Whether it be television, home video or the Internet, generations have always found their way to Laurel and Hardy. “People in their 20s and 30s might only be aware of these guys as an iconic graphic image,” Reilly said. “They may not know Laurel and Hardy by name, but they know the fat guy and the skinny guy.” (A Laurel and Hardy poster hung prominently in Joey and Chandler’s apartment on “Friends”).
Who didn’t love Laurel and Hardy? Even so-called “sick comic” Lenny Bruce said of the team in a 1959 radio broadcast, “The relationship that Laurel and Hardy had was so delightful and such a hard thing to do … You really feel a sincere love there.”
But it was the Marx Brothers, W.C. Fields and Mae West whom Vietnam war-era college students and the counter-culture rediscovered and embraced for their anti-establishment and convention-undermining comedy. Laurel and Hardy fell somewhat off the popular culture radar. Reilly has a theory as to why: the times just weren’t made for two sweet clowns doing humanistic comedy.

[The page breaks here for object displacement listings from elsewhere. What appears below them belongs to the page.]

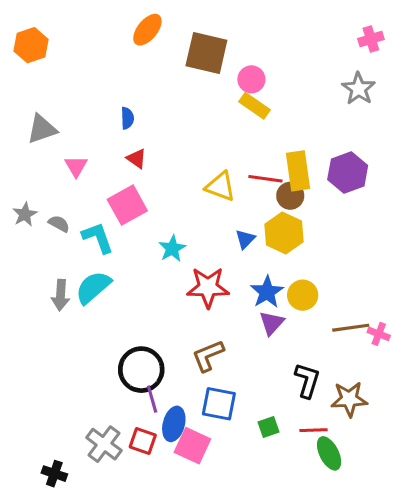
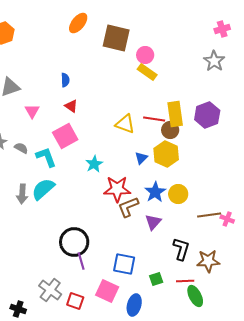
purple triangle: (272, 323) -> (153, 222), moved
brown L-shape: (208, 356) -> (128, 207), moved
blue ellipse: (174, 424) -> (134, 305), moved
red square: (143, 441) -> (75, 301), moved

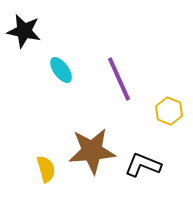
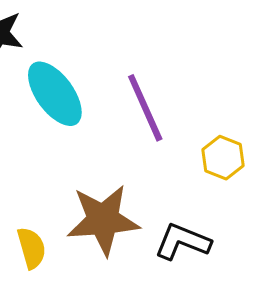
cyan ellipse: (61, 70) -> (55, 94), size x1.6

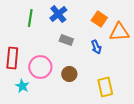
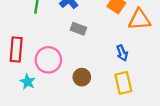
blue arrow: (96, 47) -> (122, 53), moved
brown circle: (69, 74) -> (82, 77), moved

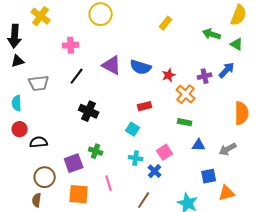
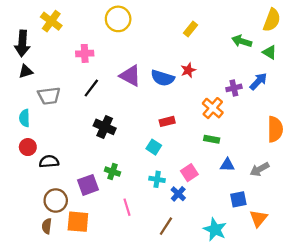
red star: (169, 75) -> (188, 70), moved
orange triangle: (227, 193) -> (258, 218), turned -36
orange square: (79, 194) -> (78, 222), moved

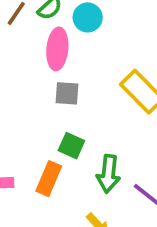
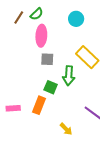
cyan circle: (88, 17) -> (76, 19), moved
green arrow: (108, 174) -> (69, 76), moved

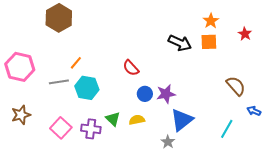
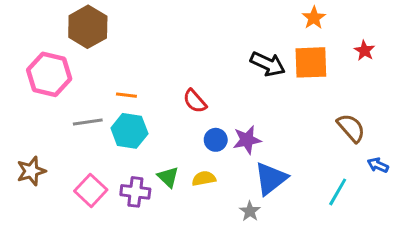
orange star: (211, 21) -> (314, 18), moved
orange square: (209, 42) -> (311, 62), size x1.4
orange line: (76, 63) -> (126, 95), moved, turned 56
pink hexagon: (20, 67) -> (49, 74), moved

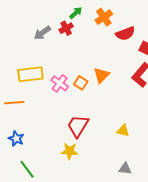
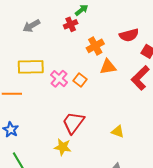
orange cross: (104, 17) -> (95, 46), moved
gray arrow: (42, 33) -> (31, 26), moved
orange triangle: (101, 75) -> (108, 67), moved, turned 30

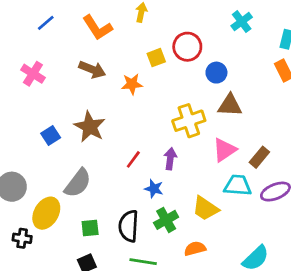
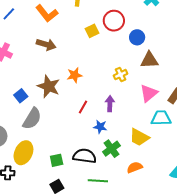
orange star: (132, 84) -> (75, 75), moved
yellow cross: (189, 121) -> (121, 75), size x0.6
gray semicircle: (78, 183) -> (32, 119), moved
black semicircle: (129, 226) -> (85, 156), turned 100

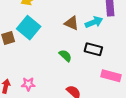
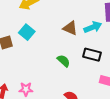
cyan square: (29, 28) -> (27, 32), size x0.7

“World War II (showed) the cruelty and how destructive Man can be, and there is a certain kind of cynicism that came from that,” he reflected. “People were looking for more aggressive and smart-alecky comedy. A team like Dean Martin and Jerry Lewis became the reflection of America.”
It is Reilly’s hope that “Stan & Ollie” is a gateway for a new generation of Laurel and Hardy fandom. “The larger mission of the film is to keep the flame alive,” he offered. “I think Laurel and Hardy are really unique performers; they have such an empathy to their work. There is something really beautiful about them.”